Exercise inputs:

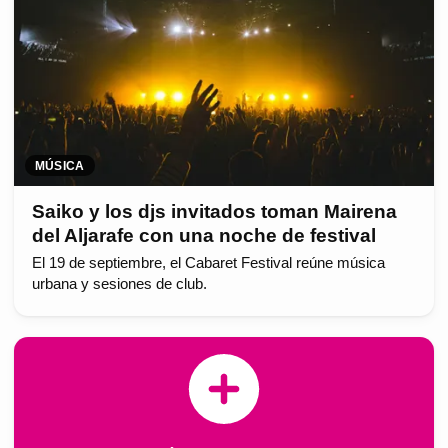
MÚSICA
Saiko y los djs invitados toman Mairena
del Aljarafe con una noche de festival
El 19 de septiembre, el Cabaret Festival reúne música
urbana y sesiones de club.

Problem statement:
Copy out the material above exactly; the images stay out.

Solution to this problem:
MÚSICA
Saiko y los djs invitados toman Mairena
del Aljarafe con una noche de festival
El 19 de septiembre, el Cabaret Festival reúne música
urbana y sesiones de club.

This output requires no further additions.